The No. 3 U.S. airline, which has been unable to seal a merger with rival Northwest Airlines Corp, will offer voluntary retirement and buyout packages to 30,000 employees.
It is aiming to cut 1,300 rank and file jobs and 700 administrative and management jobs, or more than 3 percent of its work force overall.
“If we need to, we’ll go deeper,” Delta Chief Financial Officer Ed Bastian told analysts at a JP Morgan investor conference on Tuesday, referring to the cost-saving plan.
Delta shares, which have been on a slide for the last month, as hopes for a merger recede, rose about 8 percent to $9.95 on the New York Stock Exchange.
In a regulatory filing, Delta also said it will cut flights in the United States, aiming to reduce 2008 domestic capacity by an additional 5 percent by August, resulting in a 10 percent year-over-year capacity cut.
Delta planned to take 15 to 20 mainline aircraft and 20 to 25 regional jets temporarily out of service. It also identified $200 million in capital expenditure to be deferred or eliminated.
Delta has been looking actively at mergers for the past two months, but hopes for a deal took a blow earlier on Tuesday, as Delta’s pilot union said it could not reach agreement over seniority with pilots of the potential merger partner, widely reported to be Northwest Airlines Corp.
“Our long-term view remains that consolidation may be the right course of action,” Delta Chief Executive Richard Anderson and CFO Bastian said in a letter to Delta staff, included in the regulatory filing.
Delta’s main rivals are also rolling out plans to cut capacity, the day after a barrel of crude touched a record high of $111.80.
The fuel price spike coupled with a steadily weakening U.S. economy has stalled the airline industry’s modest recovery from the 2001-06 downturn. As a result, airlines have seen a steep decline in their share prices.
The previous downturn resulted in bankruptcies and unprecedented out-of-court restructurings, but experts say carriers appear leaner and in better shape this time around to weather the oncoming turbulence.
Jeff Misner, Chief Financial Officer of Continental Airlines Inc told the JP Morgan conference that demand remained pretty good, but added: “The problem is we are not covering the cost of fuel right now.”
Northwest Chief Financial Officer Dave Davis told the conference that bookings in March are strong.

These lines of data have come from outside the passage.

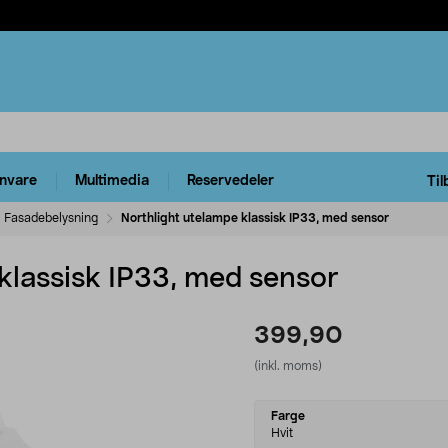
rnvare
Multimedia
Reservedeler
Til
Fasadebelysning
Northlight utelampe klassisk IP33, med sensor
klassisk IP33, med sensor
399,90
(inkl. moms)
Select
Farge
variant
Hvit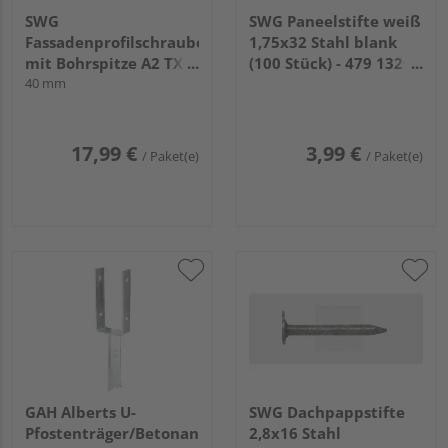
SWG
SWG Paneelstifte weiß
Fassadenprofilschraube
1,75x32 Stahl blank
mit Bohrspitze A2 TX
(100 Stück) - 479 132
10 3,2 mm (200 Stück)
40 mm
09 30
17,99 €
3,99 €
/ Paket(e)
/ Paket(e)
GAH Alberts U-
SWG Dachpappstifte
Pfostenträger/Betonanker
2,8x16 Stahl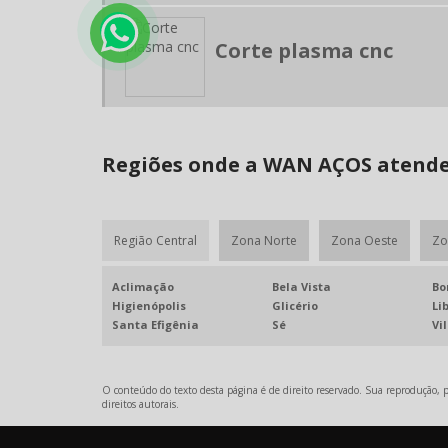
Corte plasma cnc
Regiões onde a WAN AÇOS atende 
Região Central
Zona Norte
Zona Oeste
Zo
Aclimação
Bela Vista
Bo
Higienópolis
Glicério
Li
Santa Efigênia
Sé
Vi
O conteúdo do texto desta página é de direito reservado. Sua reprodução, pa
direitos autorais
.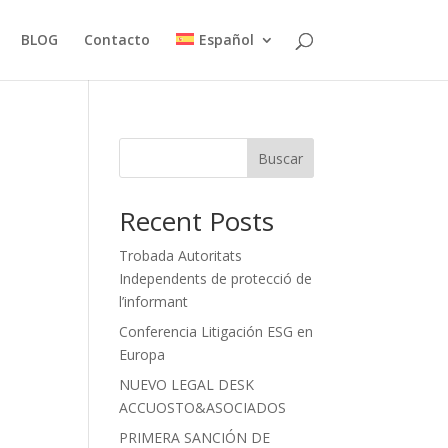
BLOG
Contacto
Español
Buscar
Recent Posts
Trobada Autoritats
Independents de protecció de
l’informant
Conferencia Litigación ESG en
Europa
NUEVO LEGAL DESK
ACCUOSTO&ASOCIADOS
PRIMERA SANCIÓN DE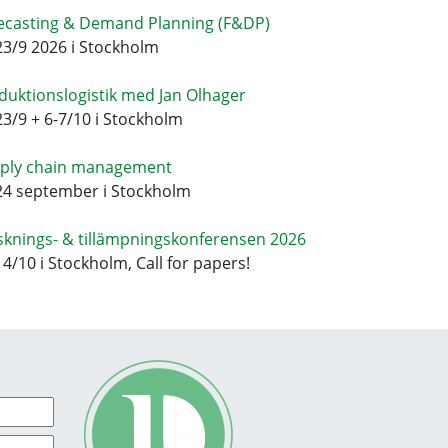
ecasting & Demand Planning (F&DP)
23/9 2026 i Stockholm
duktionslogistik med Jan Olhager
23/9 + 6-7/10 i Stockholm
ply chain management
24 september i Stockholm
sknings- & tillämpningskonferensen 2026
14/10 i Stockholm, Call for papers!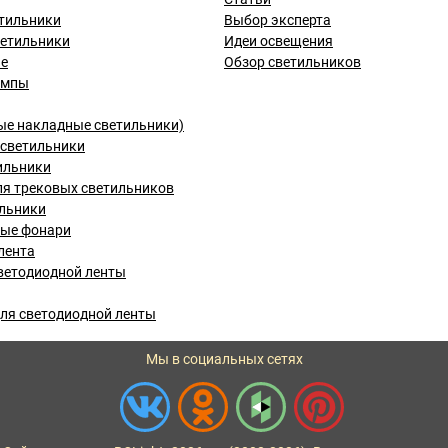
тильники
Выбор эксперта
ветильники
Идеи освещения
ые
Обзор светильников
ампы
ые накладные светильники)
светильники
ильники
я трековых светильников
льники
вые фонари
лента
ветодиодной ленты
ля светодиодной ленты
Мы в социальных сетях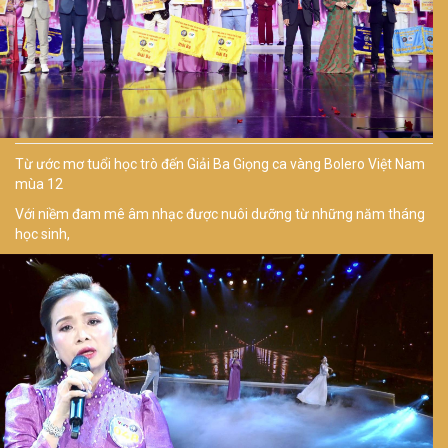
Từ ước mơ tuổi học trò đến Giải Ba Giọng ca vàng Bolero Việt Nam
mùa 12
Với niềm đam mê âm nhạc được nuôi dưỡng từ những năm tháng
học sinh,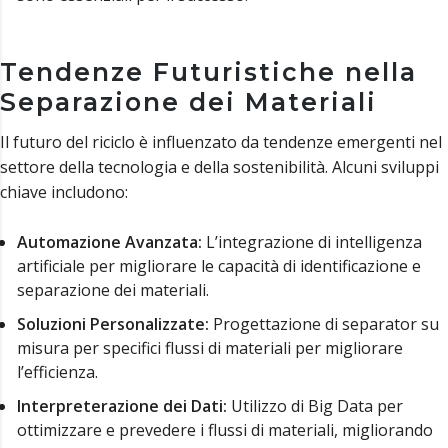
Tendenze Futuristiche nella
Separazione dei Materiali
Il futuro del riciclo è influenzato da tendenze emergenti nel
settore della tecnologia e della sostenibilità. Alcuni sviluppi
chiave includono:
Automazione Avanzata:
L’integrazione di intelligenza
artificiale per migliorare le capacità di identificazione e
separazione dei materiali.
Soluzioni Personalizzate:
Progettazione di separator su
misura per specifici flussi di materiali per migliorare
l’efficienza.
Interpreterazione dei Dati:
Utilizzo di Big Data per
ottimizzare e prevedere i flussi di materiali, migliorando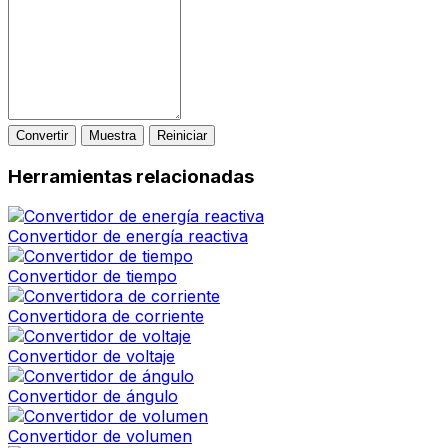
Convertir
Muestra
Reiniciar
Herramientas relacionadas
Convertidor de energía reactiva
Convertidor de tiempo
Convertidora de corriente
Convertidor de voltaje
Convertidor de ángulo
Convertidor de volumen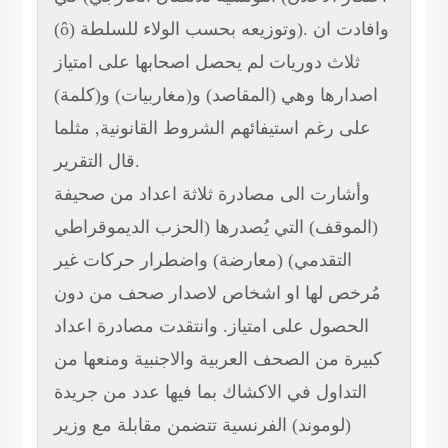
(
ô
) وتوزيعه بحسب الولاء للسلطة). وافادت ان
ثلاث دوريات لم يحصل اصحابها على امتياز
اصدارها وهي (المقاصد) و(مغاربيات) و(كلمة)
على رغم استيفائهم الشروط القانونية, مثلما
قال التقرير.
وأشارت الى مصادرة ثلاثة اعداد من صحيفة
(الموقف) التي يُصدرها (الحزب الديموقراطي
التقدمي) (معارضة) واضطرار حركات غير
مُرخص لها او اشخاص لاصدار صحف من دون
الحصول على امتياز. وانتقدت مصادرة اعداد
كبيرة من الصحف العربية والاجنبية ومنعها من
التداول في الاكشاك بما فيها عدد من جريدة
(لوموند) الفرنسية تتضمن مقابلة مع وزير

It is harder to forecast bookings for April and May, which tend to be “iffy,” he said.
“We expect to have a strong summer as well,” Davis said. “Despite some storm clouds on the horizon, bookings for the company have held up quite well.”
Northwest is evaluating capacity changes, but has given no firm targets. Northwest shares rose about 7 percent to $9.59 in afternoon trading.

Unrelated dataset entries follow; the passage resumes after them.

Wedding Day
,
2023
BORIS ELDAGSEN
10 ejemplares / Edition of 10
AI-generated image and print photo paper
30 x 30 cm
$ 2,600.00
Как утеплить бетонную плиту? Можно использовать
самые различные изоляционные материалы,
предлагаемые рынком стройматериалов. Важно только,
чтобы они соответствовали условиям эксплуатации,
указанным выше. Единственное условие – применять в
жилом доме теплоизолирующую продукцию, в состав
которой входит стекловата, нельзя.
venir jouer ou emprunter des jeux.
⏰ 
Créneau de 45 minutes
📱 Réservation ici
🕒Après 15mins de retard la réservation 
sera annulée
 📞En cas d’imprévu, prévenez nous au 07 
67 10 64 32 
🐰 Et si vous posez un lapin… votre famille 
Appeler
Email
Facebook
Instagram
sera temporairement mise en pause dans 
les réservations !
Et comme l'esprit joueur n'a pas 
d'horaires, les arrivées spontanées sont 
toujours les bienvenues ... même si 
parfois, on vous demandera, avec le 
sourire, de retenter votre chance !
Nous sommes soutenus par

UAL Corp, parent of United Airlines, said it will shrink its fleet by up to 4 percent this year to combat the skyrocketing cost of jet fuel.

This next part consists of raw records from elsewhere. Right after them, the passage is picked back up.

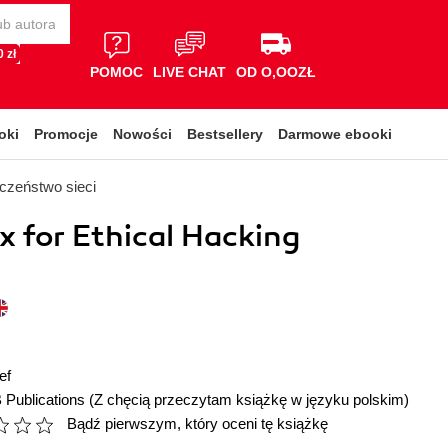
 zł
POMOC
LIVE CHAT
OD O,OOZŁ
oki
Promocje
Nowości
Bestsellery
Darmowe ebooki
czeństwo sieci
ux for Ethical Hacking
ef
 Publications
(Z chęcią przeczytam książkę w języku polskim)
Bądź pierwszym, który oceni tę książkę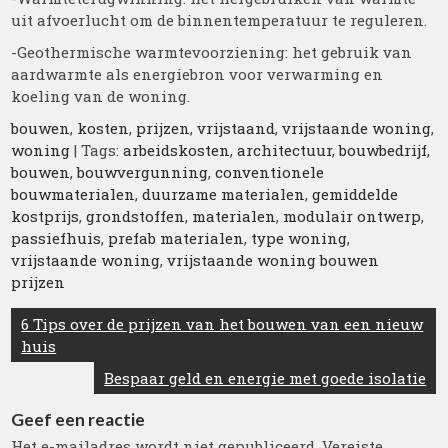
uit afvoerlucht om de binnentemperatuur te reguleren.
-Geothermische warmtevoorziening: het gebruik van
aardwarmte als energiebron voor verwarming en
koeling van de woning.
bouwen
,
kosten
,
prijzen
,
vrijstaand
,
vrijstaande woning
,
woning
| Tags:
arbeidskosten
,
architectuur
,
bouwbedrijf
,
bouwen
,
bouwvergunning
,
conventionele
bouwmaterialen
,
duurzame materialen
,
gemiddelde
kostprijs
,
grondstoffen
,
materialen
,
modulair ontwerp
,
passiefhuis
,
prefab materialen
,
type woning
,
vrijstaande woning
,
vrijstaande woning bouwen
prijzen
Berichtnavigatie
6 Tips over de prijzen van het bouwen van een nieuw
huis
Bespaar geld en energie met goede isolatie
Geef een reactie
Het e-mailadres wordt niet gepubliceerd.
Vereiste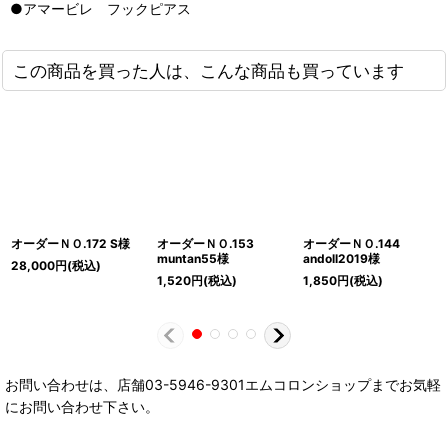
●アマービレ フックピアス
この商品を買った人は、こんな商品も買っています
オーダーＮＯ.172 S様
オーダーＮＯ.153
オーダーＮＯ.144
muntan55様
andoll2019様
28,000
円
(税込)
1,520
円
(税込)
1,850
円
(税込)
お問い合わせは、店舗03-5946-9301エムコロンショップまでお気軽
にお問い合わせ下さい。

In a message to employees, chief executive Glenn Tilton said the airline plans to eliminate 15 to 20 of its older, less fuel efficient narrow-body planes. United’s fleet currently has 460 aircraft.
“Continued uncertainty about the overall U.S. economy with the price of fuel at historically high levels has put significant pressure on all U.S. carriers,” Tilton said.
The fleet reduction is part of a broader effort to offset a possible $1 billion increase in fuel costs in 2008, UAL’s chief financial officer Jake Brace said at the JP Morgan investor conference. UAL stock rose OVER 6 percent to $22.20.
The U.S. No. 2 airline currently has 20 percent of its anticipated 2008 fuel requirements hedged, Brace said. That is up from 16 percent as reported in previous regulatory filings.
Southwest Airlines Co, the leading U.S. discount carrier, said it continues to evaluate growth plans in light of high oil prices.
Chief Financial Officer Laura Wright said at the JPMorgan conference that Southwest is sticking with its forecast of growth of up to 5 percent for 2008. Like other airlines, Southwest has been slowing expansion this year. Southwest shares rose about 3.9 percent to $12.02.
“We are looking at an industry that has chronic diseases like overcapacity and structural considerations that foster and feed that overcapacity,” said Daniel Ortwerth, transport analyst at investment advisers Edward Jones. “Southwest ... is the one airline that actually merits some consideration for the long-tern investor.”